→ Exercise brief
Give again only what runs from the line with "bune – DE POST" to the final line of the entries below, exactly as written and without pictures.

→ Data for processing

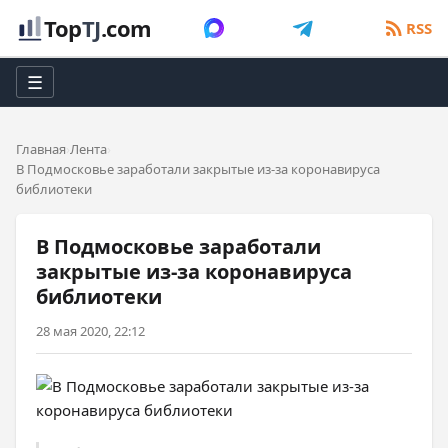
Top
TJ
.com
RSS
☰
Главная
Лента
В Подмосковье заработали закрытые из-за коронавируса
библиотеки
В Подмосковье заработали
закрытые из-за коронавируса
библиотеки
28 мая 2020, 22:12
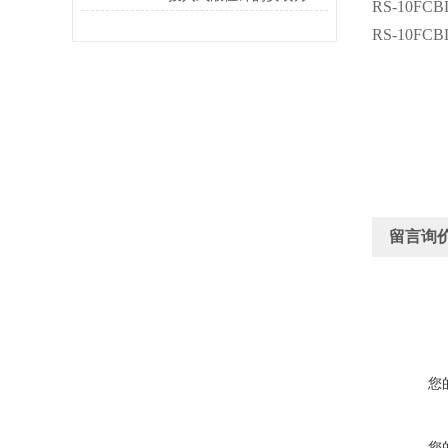
RS-10FCB
RS-10FCB
留言询
您
您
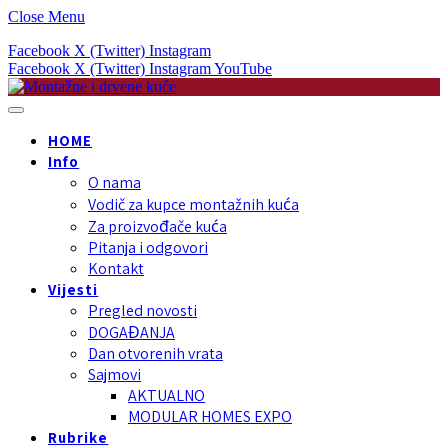
Close Menu
Facebook
X (Twitter)
Instagram
Facebook
X (Twitter)
Instagram
YouTube
HOME
Info
O nama
Vodič za kupce montažnih kuća
Za proizvođače kuća
Pitanja i odgovori
Kontakt
Vijesti
Pregled novosti
DOGAĐANJA
Dan otvorenih vrata
Sajmovi
AKTUALNO
MODULAR HOMES EXPO
Rubrike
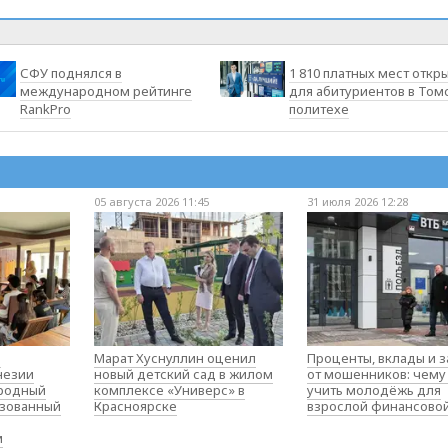
СФУ поднялся в
1 810 платных мест откр
международном рейтинге
для абитуриентов в Том
RankPro
политехе
05 августа 2026 11:45
31 июля 2026 12:28
о
Марат Хуснуллин оценил
Проценты, вклады и 
незии
новый детский сад в жилом
от мошенников: чему
родный
комплексе «Универс» в
учить молодёжь для
изованный
Красноярске
взрослой финансово
м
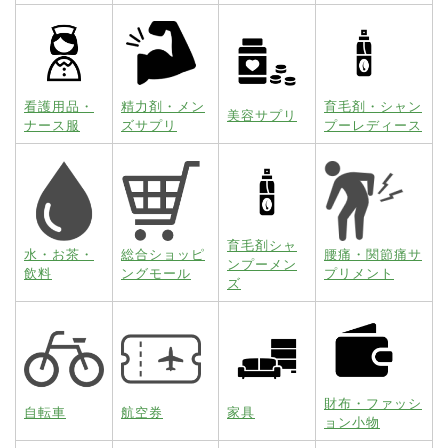
看護用品・
精力剤・メン
育毛剤・シャン
美容サプリ
ナース服
ズサプリ
プーレディース
育毛剤シャ
水・お茶・
総合ショッピ
腰痛・関節痛サ
ンプーメン
飲料
ングモール
プリメント
ズ
財布・ファッシ
自転車
航空券
家具
ョン小物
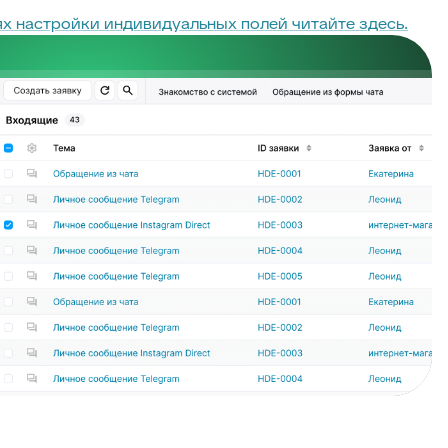
х настройки индивидуальных полей читайте здесь.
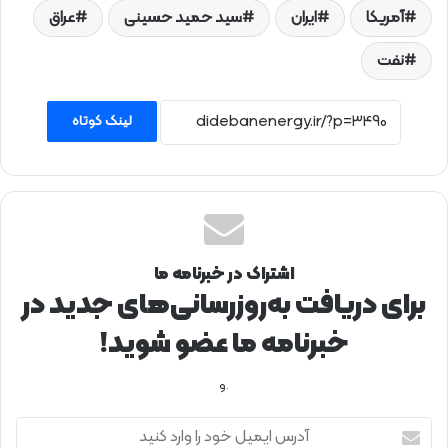
آمریکا
ایران
سید حمید حسینی
عراق
نفت
لینک کوتاه
اشتراک در خبرنامه ما
برای دریافت به‌روزرسانی‌های جدید در
خبرنامه ما عضو شوید!
.و
آ
د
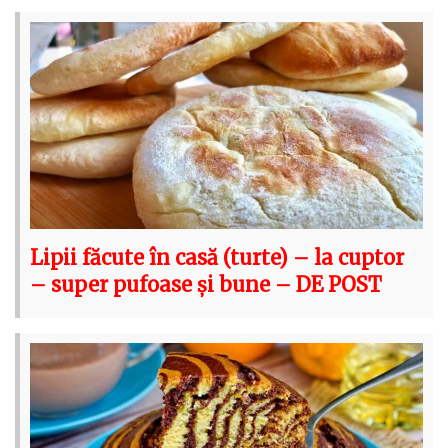
Lipii făcute în casă (turte) – la cuptor
– super pufoase și bune – DE POST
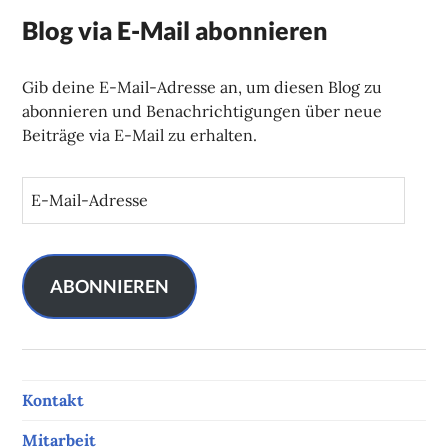
Blog via E-Mail abonnieren
Gib deine E-Mail-Adresse an, um diesen Blog zu
abonnieren und Benachrichtigungen über neue
Beiträge via E-Mail zu erhalten.
E
-
M
a
i
ABONNIEREN
l
-
A
d
Kontakt
r
e
Mitarbeit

→ Task response
– super pufoase și bune – DE POST
Blog via E-Mail abonnieren
Gib deine E-Mail-Adresse an, um diesen Blog zu
abonnieren und Benachrichtigungen über neue
Beiträge via E-Mail zu erhalten.
E
-
M
a
i
ABONNIEREN
l
-
A
d
Kontakt
r
e
Mitarbeit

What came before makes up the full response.